For the first time ever, two popes will be made saints.

Close to a million pilgrims are expected to jam the streets.

Pope John the XXIII convened the second Vatican Council that modernized the ancient faith.

He led for five years.

Pope John Paul II served for 26 years and was known for bringing down communism and taking a more conservative approach to the Catholic doctrine.

"You have two men who were pastors, reached out to the world, made a difference in the lives of the world of Catholics and brought the person of Christ to the center. Why not have these two men together to show us how we can be saints?" said the Rev. Mark Latcovich from Borromeo Seminary in Wickliffe.

Latcovich met John Paul back in 1999, as did many Clevelanders 30years prior earlier when John Paul visited Saint Stanislaus as a cardinal.

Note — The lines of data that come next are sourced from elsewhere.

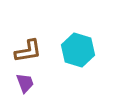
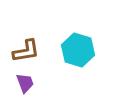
brown L-shape: moved 2 px left
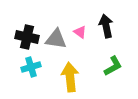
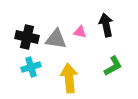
black arrow: moved 1 px up
pink triangle: rotated 24 degrees counterclockwise
yellow arrow: moved 1 px left, 1 px down
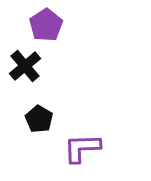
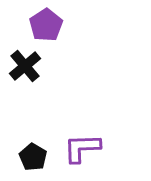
black pentagon: moved 6 px left, 38 px down
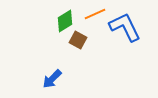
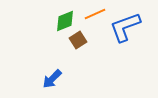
green diamond: rotated 10 degrees clockwise
blue L-shape: rotated 84 degrees counterclockwise
brown square: rotated 30 degrees clockwise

"Someone we lived through and grew with, it's a very special time for all, not just Catholics but for so many people around the world today," said one parishioner.

The historic ceremony will be broadcast around the world in 3-D and followed on social media.

It even has its own twitter handle, @2popessaint.

For some, it's such an important event, they plan to wake up in the middle of the night to watch it all.

"You feel really connected. To me that's what Catholicism is, a direct communication personally all around the world to all these people who believe the same thing," said parishioner Peter Petretich.

SS. Peter and Paul Parish in Garfield Heights will also open its doors at 3:30 a.m. for the live broadcast.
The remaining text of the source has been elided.